In standing on a just basis and refusing to follow the easier way of compromise the Steel Corporation performed a service not to itself or to the steel trade alone. It performed a service to the whole country and even to the world. It gave the first decided check to the growing strength of radicalism which was then threatening to overwhelm America and prevented a situation which would have thrown the country into the same condition that has for some time prevailed in Russia.
The evil of unchecked growth of unionism is illustrated by what is happening in England at the present writing. The Corporation saved this country from similar evils. By its stand it established the right of every worker to earn a livelihood whether or not he belongs to a union.
CHAPTER XV
HELPING UNCLE SAM WIN THE WAR
When Uncle Sam, in the stirring days of 1917, was drawn into the vortex of the Great War he mobilized his industrial and financial strength just as truly as he mobilized the flower of his young manhood and called upon it to spare no effort or sacrifice to ensure that his standard should be carried, as it always had been in the past, to victory.

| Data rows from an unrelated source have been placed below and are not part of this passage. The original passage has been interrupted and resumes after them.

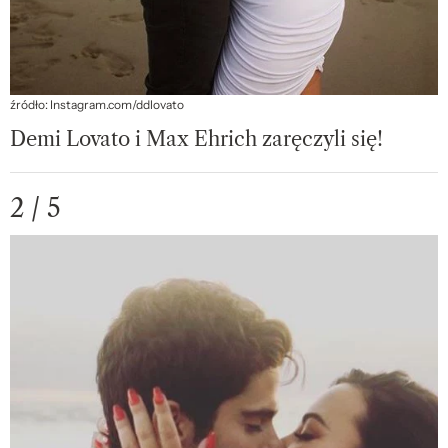
źródło: Instagram.com/ddlovato
Demi Lovato i Max Ehrich zaręczyli się!
2 / 5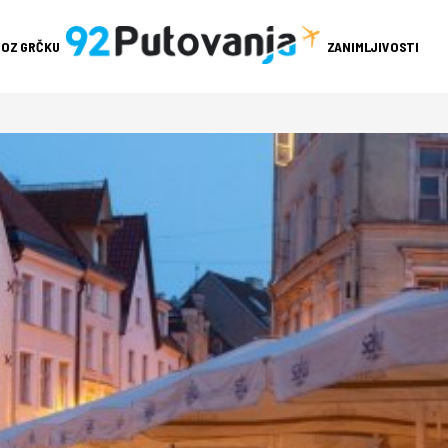
ROZ GRČKU
ZANIMLJIVOSTI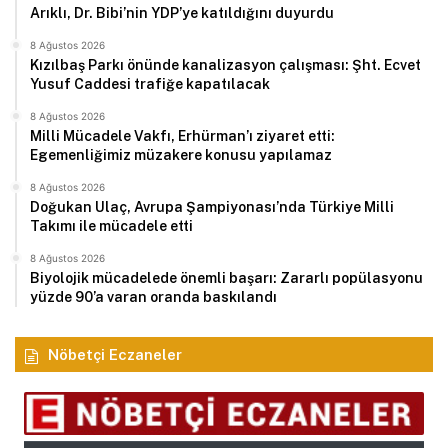
Arıklı, Dr. Bibi’nin YDP’ye katıldığını duyurdu
8 Ağustos 2026
Kızılbaş Parkı önünde kanalizasyon çalışması: Şht. Ecvet
Yusuf Caddesi trafiğe kapatılacak
8 Ağustos 2026
Milli Mücadele Vakfı, Erhürman’ı ziyaret etti:
Egemenliğimiz müzakere konusu yapılamaz
8 Ağustos 2026
Doğukan Ulaç, Avrupa Şampiyonası’nda Türkiye Milli
Takımı ile mücadele etti
8 Ağustos 2026
Biyolojik mücadelede önemli başarı: Zararlı popülasyonu
yüzde 90’a varan oranda baskılandı
Nöbetçi Eczaneler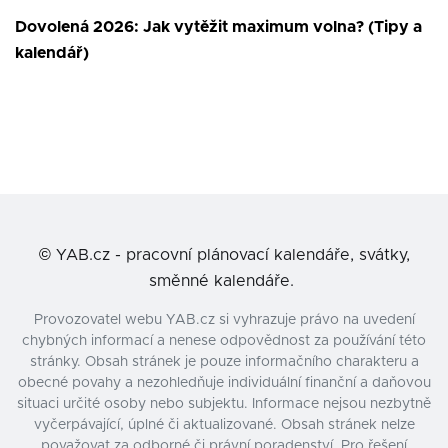
Dovolená 2026: Jak vytěžit maximum volna? (Tipy a
kalendář)
©
YAB.cz - pracovní plánovací kalendáře, svátky,
směnné kalendáře.
Provozovatel webu YAB.cz si vyhrazuje právo na uvedení
chybných informací a nenese odpovědnost za používání této
stránky. Obsah stránek je pouze informačního charakteru a
obecné povahy a nezohledňuje individuální finanční a daňovou
situaci určité osoby nebo subjektu. Informace nejsou nezbytně
vyčerpávající, úplné či aktualizované. Obsah stránek nelze
považovat za odborné či právní poradenství. Pro řešení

And corporations, manufacturing and other, responded loyally for the most part. A few, a very few, put profit above patriotism and haggled over prices and percentages, but the great mass of American business men showed by their actions that they regarded themselves as soldiers of the United States and put their resources and their organizations without question at the service of the Government. They were the men behind the men behind the guns.
From among so many who did their duty, and more than their duty, it would be invidious to pick out for particular praise or commendation a single one. The war work done by such concerns as American Can, American Car & Foundry, American Brake Shoe & Foundry, Dodge Bros. Manufacturing Co., T. H. Symington Co., and many others must be a matter of deep satisfaction not only to their managements but to all who believe that American business men are not swayed solely by the desire to gather in dollars. And among those concerns whose managements asked themselves in regard to war activities not what profit there was in them but how best they could serve their country and help win the war, none was more ready and loyal than the United States Steel Corporation.

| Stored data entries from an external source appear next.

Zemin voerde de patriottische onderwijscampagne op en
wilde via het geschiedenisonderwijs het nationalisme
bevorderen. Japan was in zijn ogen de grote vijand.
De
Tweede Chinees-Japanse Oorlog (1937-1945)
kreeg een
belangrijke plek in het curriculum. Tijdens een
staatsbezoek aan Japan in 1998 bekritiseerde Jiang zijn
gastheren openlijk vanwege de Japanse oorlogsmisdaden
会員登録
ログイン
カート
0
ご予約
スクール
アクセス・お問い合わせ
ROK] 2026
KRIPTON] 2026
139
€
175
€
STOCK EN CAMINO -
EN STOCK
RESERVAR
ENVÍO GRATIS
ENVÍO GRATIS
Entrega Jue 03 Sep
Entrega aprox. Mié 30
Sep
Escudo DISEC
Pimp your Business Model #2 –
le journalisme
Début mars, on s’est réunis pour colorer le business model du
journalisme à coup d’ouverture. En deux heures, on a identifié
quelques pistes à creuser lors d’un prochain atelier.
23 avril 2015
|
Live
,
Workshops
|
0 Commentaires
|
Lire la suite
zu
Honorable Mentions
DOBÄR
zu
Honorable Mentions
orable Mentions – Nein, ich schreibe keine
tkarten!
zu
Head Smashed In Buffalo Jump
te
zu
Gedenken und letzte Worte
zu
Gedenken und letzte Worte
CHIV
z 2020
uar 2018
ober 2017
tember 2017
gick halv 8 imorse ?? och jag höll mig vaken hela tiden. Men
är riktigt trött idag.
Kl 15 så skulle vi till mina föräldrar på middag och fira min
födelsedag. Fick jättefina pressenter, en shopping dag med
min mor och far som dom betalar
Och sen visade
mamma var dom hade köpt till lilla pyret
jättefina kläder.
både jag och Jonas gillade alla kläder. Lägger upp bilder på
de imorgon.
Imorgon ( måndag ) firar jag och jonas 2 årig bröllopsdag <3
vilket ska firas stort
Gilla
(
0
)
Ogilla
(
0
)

From the date of the entrance of the United States into the war until the armistice the Steel Corporation spent more than $200,000,000 for war plant, and from the beginning of the war in 1914 more than $300,000,000 for plant and other properties for war purposes. Most of these expenditures were made at the request of representatives of the Government at a time when business caution would have advised against them and at a cost estimated at about $103,000,000 above pre-war cost. Some of the plants erected during the conflict will never be profitable in peace times and others will not be for a long time. But profit was not in question.
And the Corporation shipped for war purposes nearly 18,500,000 tons of steel, nearly 28,000,000 gallons of benzol, and more than 21,000,000 pounds of ammonia sulphate and liquor intended directly for war uses. Much of its other output unquestionably went into war material in one shape or another, but indirectly, and so cannot be checked up.